■ What the exercise asks: Starting at the line below with "За 25 лет работы" and stopping at the line with "विजयलक्ष्मी ने कहा", please print each line exactly, those two included, and skip every picture.

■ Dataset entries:

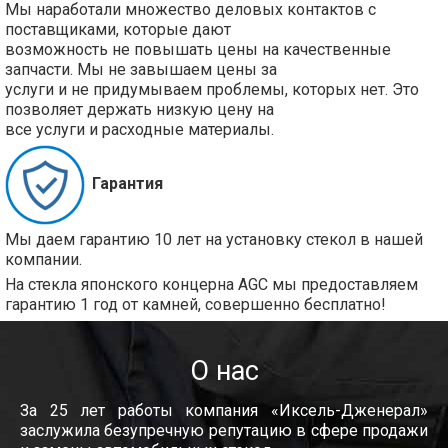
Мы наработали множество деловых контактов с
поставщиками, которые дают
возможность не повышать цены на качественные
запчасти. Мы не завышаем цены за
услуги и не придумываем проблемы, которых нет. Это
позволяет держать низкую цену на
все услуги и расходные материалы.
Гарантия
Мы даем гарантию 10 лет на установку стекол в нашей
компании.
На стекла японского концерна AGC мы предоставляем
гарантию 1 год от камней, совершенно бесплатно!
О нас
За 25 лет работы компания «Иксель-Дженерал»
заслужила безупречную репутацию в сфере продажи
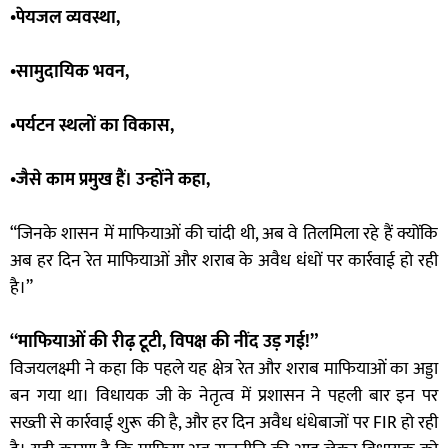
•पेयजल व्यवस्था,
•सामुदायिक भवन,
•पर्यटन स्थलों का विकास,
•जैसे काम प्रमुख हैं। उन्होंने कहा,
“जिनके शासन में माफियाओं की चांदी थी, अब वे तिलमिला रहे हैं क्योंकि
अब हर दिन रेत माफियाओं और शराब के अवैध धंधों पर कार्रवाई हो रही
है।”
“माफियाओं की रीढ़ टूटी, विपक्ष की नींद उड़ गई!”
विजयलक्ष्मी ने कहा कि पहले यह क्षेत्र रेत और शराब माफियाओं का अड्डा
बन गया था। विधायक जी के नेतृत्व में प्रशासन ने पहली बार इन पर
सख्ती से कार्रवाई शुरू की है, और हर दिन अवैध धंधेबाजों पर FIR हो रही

* * *

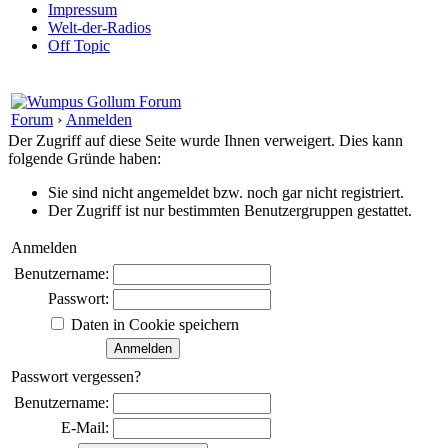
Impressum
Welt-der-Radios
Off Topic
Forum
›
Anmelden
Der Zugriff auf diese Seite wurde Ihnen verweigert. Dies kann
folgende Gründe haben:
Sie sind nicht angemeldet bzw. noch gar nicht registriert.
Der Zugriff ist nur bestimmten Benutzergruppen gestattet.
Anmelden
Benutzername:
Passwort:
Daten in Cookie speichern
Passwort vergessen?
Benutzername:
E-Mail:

■ Answer for the task:
За 25 лет работы компания «Иксель-Дженерал»
заслужила безупречную репутацию в сфере продажи
•पेयजल व्यवस्था,
•सामुदायिक भवन,
•पर्यटन स्थलों का विकास,
•जैसे काम प्रमुख हैं। उन्होंने कहा,
“जिनके शासन में माफियाओं की चांदी थी, अब वे तिलमिला रहे हैं क्योंकि
अब हर दिन रेत माफियाओं और शराब के अवैध धंधों पर कार्रवाई हो रही
है।”
“माफियाओं की रीढ़ टूटी, विपक्ष की नींद उड़ गई!”
विजयलक्ष्मी ने कहा कि पहले यह क्षेत्र रेत और शराब माफियाओं का अड्डा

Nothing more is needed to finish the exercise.